Public Baths, Kings Hall Leisure Centre is a Grade II listed building in the Hackney local planning authority area, England. First listed on 31 January 2003. Public baths. 12 related planning applications.
Public Baths, Kings Hall Leisure Centre
- WRENN ID
- blind-chimney-meadow
- Grade
- II
- Local Planning Authority
- Hackney
- Country
- England
- Date first listed
- 31 January 2003
- Type
- Public baths
- Source
- Historic England listing
Description
Public swimming pool and baths on Lower Clapton Road, built 1894-97 to designs by architects Edward Harnor and Frederick Pinches. The building was constructed following Hackney's adoption of the 1846 Public Baths and Washhouses Act in 1891. Harnor and Pinches, who had designed the Bow Public Baths in Roman Road, won a limited architectural competition held in 1892. Construction began in 1894, but a legal dispute delayed opening until February 1897, when Lord Russell of Killowen, Lord Chief Justice, formally inaugurated the facility. The baths proved popular, attracting nearly 150,000 users in the first five months.

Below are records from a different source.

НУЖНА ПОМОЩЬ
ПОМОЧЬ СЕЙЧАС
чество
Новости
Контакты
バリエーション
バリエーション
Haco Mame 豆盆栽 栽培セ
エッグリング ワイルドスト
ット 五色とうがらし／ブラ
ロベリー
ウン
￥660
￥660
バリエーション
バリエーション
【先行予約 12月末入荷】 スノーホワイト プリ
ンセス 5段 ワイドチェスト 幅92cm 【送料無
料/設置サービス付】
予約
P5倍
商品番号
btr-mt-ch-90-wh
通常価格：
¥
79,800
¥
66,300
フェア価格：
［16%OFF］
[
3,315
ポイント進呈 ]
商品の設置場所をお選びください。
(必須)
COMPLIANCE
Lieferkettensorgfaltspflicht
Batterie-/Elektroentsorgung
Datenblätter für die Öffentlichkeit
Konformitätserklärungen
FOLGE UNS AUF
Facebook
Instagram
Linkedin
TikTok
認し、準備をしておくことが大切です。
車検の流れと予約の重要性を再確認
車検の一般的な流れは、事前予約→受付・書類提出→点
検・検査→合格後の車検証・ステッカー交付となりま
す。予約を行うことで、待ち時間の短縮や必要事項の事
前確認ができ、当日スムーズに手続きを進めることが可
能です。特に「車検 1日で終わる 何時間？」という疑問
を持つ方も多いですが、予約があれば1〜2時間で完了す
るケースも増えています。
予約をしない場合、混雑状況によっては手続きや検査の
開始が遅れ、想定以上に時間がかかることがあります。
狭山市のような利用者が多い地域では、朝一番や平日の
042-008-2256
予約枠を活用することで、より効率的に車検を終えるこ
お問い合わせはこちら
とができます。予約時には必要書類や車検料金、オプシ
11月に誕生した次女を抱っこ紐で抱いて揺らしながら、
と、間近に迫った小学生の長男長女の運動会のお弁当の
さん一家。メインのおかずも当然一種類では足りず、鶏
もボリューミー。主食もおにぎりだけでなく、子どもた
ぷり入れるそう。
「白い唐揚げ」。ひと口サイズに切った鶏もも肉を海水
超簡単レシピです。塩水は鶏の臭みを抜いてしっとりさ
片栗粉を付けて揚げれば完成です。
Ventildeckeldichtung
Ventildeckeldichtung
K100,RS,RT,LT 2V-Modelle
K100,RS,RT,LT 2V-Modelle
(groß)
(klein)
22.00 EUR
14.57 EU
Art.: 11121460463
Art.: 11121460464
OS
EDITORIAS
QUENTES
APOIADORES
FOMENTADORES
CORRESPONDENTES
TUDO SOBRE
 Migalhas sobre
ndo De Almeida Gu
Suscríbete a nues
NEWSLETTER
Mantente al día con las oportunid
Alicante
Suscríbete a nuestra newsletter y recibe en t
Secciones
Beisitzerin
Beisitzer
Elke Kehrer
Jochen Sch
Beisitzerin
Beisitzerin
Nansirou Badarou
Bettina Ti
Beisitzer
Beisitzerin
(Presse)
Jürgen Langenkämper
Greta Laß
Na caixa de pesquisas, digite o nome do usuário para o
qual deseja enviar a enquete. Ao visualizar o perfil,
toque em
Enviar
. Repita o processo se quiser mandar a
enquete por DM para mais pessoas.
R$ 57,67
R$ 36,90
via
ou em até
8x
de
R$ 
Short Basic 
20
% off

The building is constructed with a Portland stone front and slate roof. Its plan comprises a deep rectangular site, widening towards the rear. A three-storey entrance and administrative block faces the street, with a central spine of changing rooms serving three main areas: two former pools on the left (now sports halls), and a large pool on the right.
The exterior displays Free Renaissance style across three storeys with an attic. The irregular four-bay front features a prominent third bay that breaks forward with a pediment and is wider than the others. A front balustrade with ornamental railings caps the composition. The rusticated ground floor contains pedimented Ionic doorcases reached by steps, with arched entrances in the second and fourth bays. Arched windows with mullions and transoms occupy the first and third bays. A private entrance to upper floor accommodation opens to the right of the first bay. A frieze runs at first floor level. The first storey has four-light windows with moulded hoods over each bay except the third, which features an oriel window with pedimented centrepiece. Rusticated pilasters divide the bays. A string course marks the second floor level, which contains four-light windows—two in the third bay. Above these runs a frieze inscribed "HACKNEY PUBLIC BATHS". A pierced parapet with balustrading crowns the design. A pedimented dormer sits above the third bay, beneath which is a four-light window with a bulls-eye window set within the pediment. The roof is steeply pitched.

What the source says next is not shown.